Ký hiệu phân loại: 025.343 *Serials, government publications, report literature

Thông tin xuất bản: Germany : Aging clinical and experimental research , 2025

Mô tả vật lý:

Bộ sưu tập: NCBI

ID: 549214

BACKGROUND: A variety of unsupervised learning algorithms have been used to phenotype older patients, enabling directed care and personalised treatment plans. However, the ability of the clusters to accurately discriminate for the risk of older patients, may vary depending on the methods employed. AIMS: To compare seven clustering algorithms in their ability to develop patient phenotypes that accurately predict health outcomes. METHODS: Data was collected for N = 737 older medical inpatients during their hospital stay for five different types of medical data (ICD-10 codes, ATC drug codes, laboratory, clinic and frailty data). We trialled five unsupervised learning algorithms (K-means, K-modes, hierarchical clustering, latent class analysis (LCA), and DBSCAN) and two graph-based approaches to create separate clusters for each method and datatype.

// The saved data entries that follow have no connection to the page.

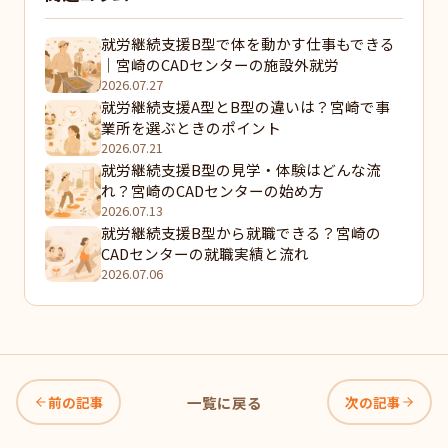
就労継続支援B型で体を動かす仕事もできる
｜宮崎のCADセンターの施設外就労
2026.07.27
就労継続支援A型とB型の違いは？宮崎で事
業所を選ぶときのポイント
2026.07.21
就労継続支援B型の見学・体験はどんな流
れ？宮崎のCADセンターの始め方
2026.07.13
就労継続支援B型から就職できる？宮崎の
CADセンターの就職実績と流れ
2026.07.06
前の記事
一覧に戻る
次の記事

These were used as input for a random forest classifier to predict eleven health outcomes: mortality at one, three, six and 12 months, in-hospital falls and delirium, length-of-stay, outpatient visits, and readmissions at one, three and six months. RESULTS: The overall median area-under-the-curve (AUC) across the eleven outcomes for the seven methods were (from highest to lowest) 0.758 (hierarchical), 0.739 (K-means), 0.722 (KG-Louvain), 0.704 (KNN-Louvain), 0.698 (LCA), 0.694 (DBSCAN) and 0.656 (K-modes). Overall, frailty data was most important data type for predicting mortality, ICD-10 disease codes for predicting readmissions, and laboratory data the most important for predicting falls. CONCLUSIONS: Clusters created using hierarchical, K-means and Louvain community detection algorithms identified well-separated patient phenotypes that were consistently associated with age-related adverse health outcomes. Frailty data was the most valuable data type for predicting most health outcomes.